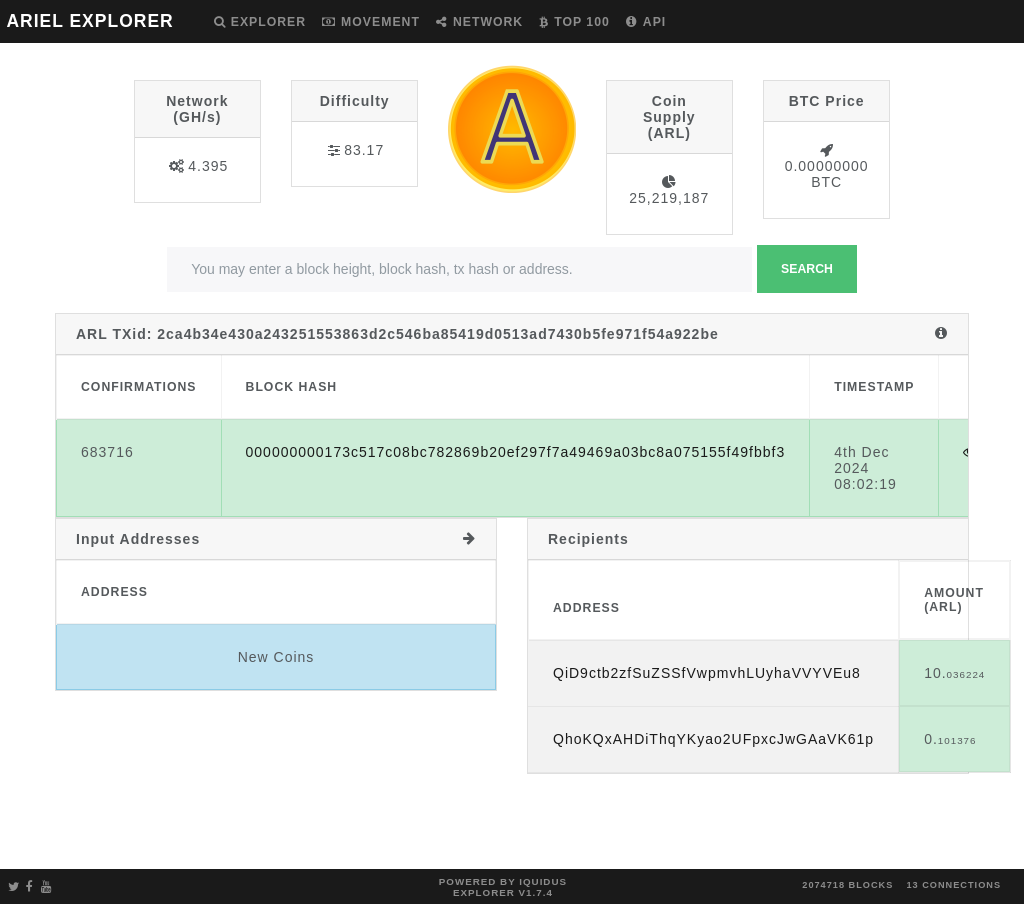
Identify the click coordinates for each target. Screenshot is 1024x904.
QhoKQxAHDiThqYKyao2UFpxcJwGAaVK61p (713, 739)
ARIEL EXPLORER (89, 21)
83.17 (364, 150)
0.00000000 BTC (827, 174)
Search (807, 269)
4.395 (208, 166)
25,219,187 (669, 198)
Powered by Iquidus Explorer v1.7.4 (503, 887)
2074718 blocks (847, 885)
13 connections (953, 885)
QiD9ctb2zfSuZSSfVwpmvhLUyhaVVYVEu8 (707, 673)
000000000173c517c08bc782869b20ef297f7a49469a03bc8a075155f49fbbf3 (516, 452)
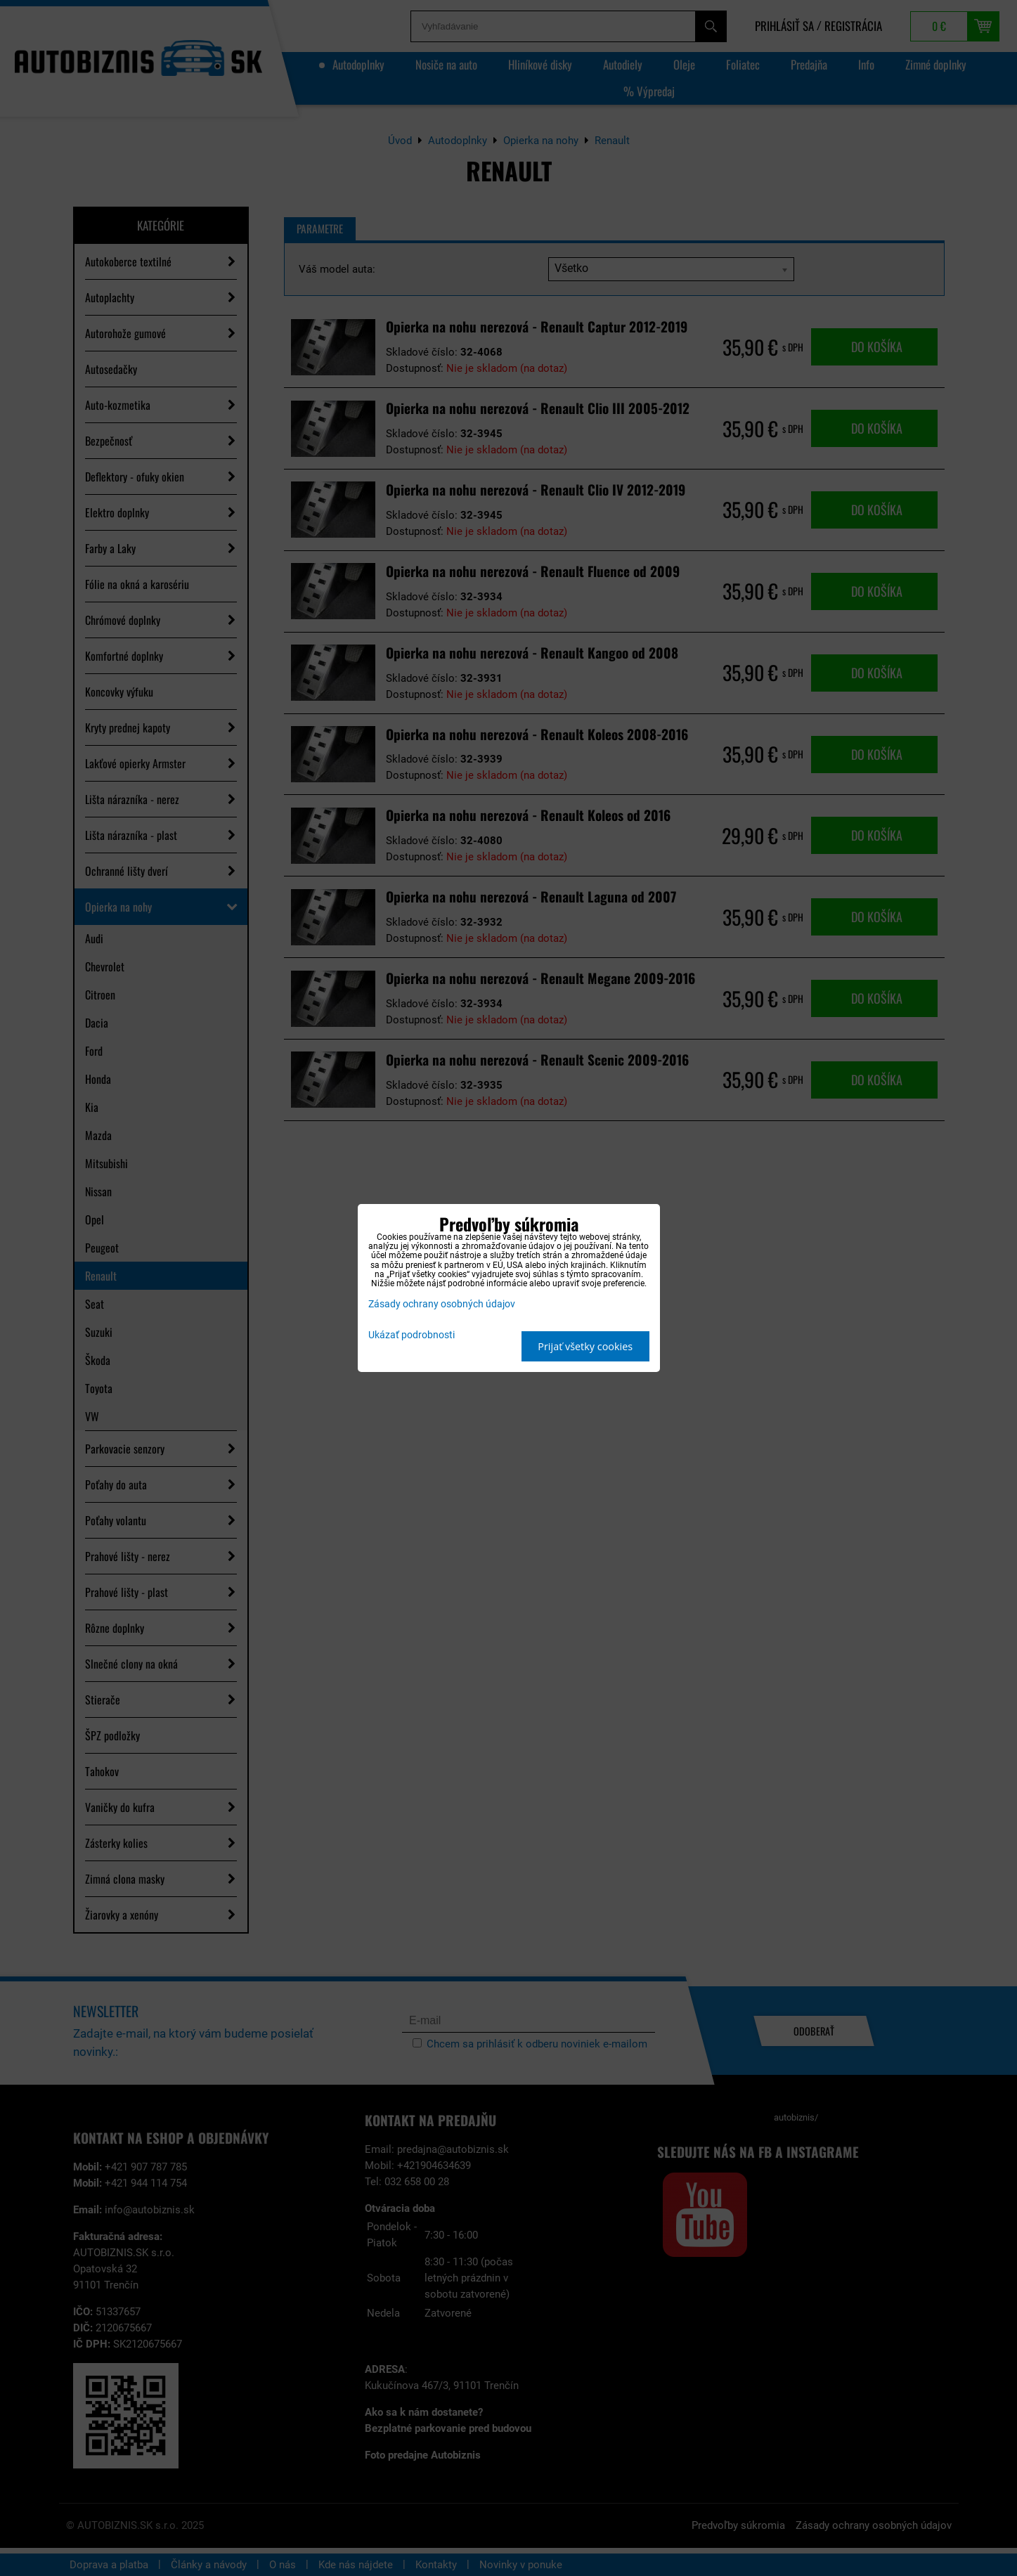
◆ ◆ ◆ ◆ ◆
> _ASSIGNMENT_
At the line containing "2074718 blocks (847, 885)", begin reproducing the entries word for word, and continue through their last line. Leave out the pictures.

> _TASK SOLUTION_
2074718 blocks (847, 885)
13 connections (953, 885)
QiD9ctb2zfSuZSSfVwpmvhLUyhaVVYVEu8 (707, 673)
000000000173c517c08bc782869b20ef297f7a49469a03bc8a075155f49fbbf3 (516, 452)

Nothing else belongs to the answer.